Parameter Inversion of Probability Integral Model Based on GA–BFGS Hybrid Algorithm

The probability integral method is the primary technique for predicting mining-induced subsidence in China, and its predictive accuracy strongly depends on the precision of the model parameters. To improve the accuracy and stability of parameter inversion and to overcome the convergence randomness of the Genetic Algorithm (GA) in global search, as well as the tendency of the BFGS quasi-Newton method (BFGS) to converge to local optima in non-convex optimization problems, a hybrid GA–BFGS optimization algorithm is proposed for inverting the parameters of the probability integral model. This hybrid approach combines the global exploration capability of GA with the fast local refinement of BFGS, resulting in a more efficient and robust parameter optimization process.

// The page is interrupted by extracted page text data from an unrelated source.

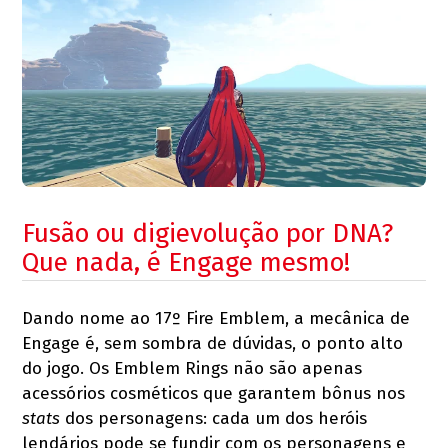
Fusão ou digievolução por DNA?
Que nada, é Engage mesmo!
Dando nome ao 17º Fire Emblem, a mecânica de
Engage é, sem sombra de dúvidas, o ponto alto
do jogo. Os Emblem Rings não são apenas
acessórios cosméticos que garantem bônus nos
stats
dos personagens: cada um dos heróis
lendários pode se fundir com os personagens e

Simulation results under ideal conditions without model error demonstrate that the proposed GA–BFGS algorithm outperforms pattern search (PS), GA, and BFGS in terms of inversion accuracy, convergence stability, and robustness to noise and outliers. In engineering applications, the inversion accuracy is reduced compared with simulation experiments, which can be attributed to complex geological conditions and inherent model uncertainties. Therefore, further improvements in subsidence prediction accuracy require not only refined inversion algorithms but also the development of more accurate prediction models that explicitly account for site-specific geological and mining conditions.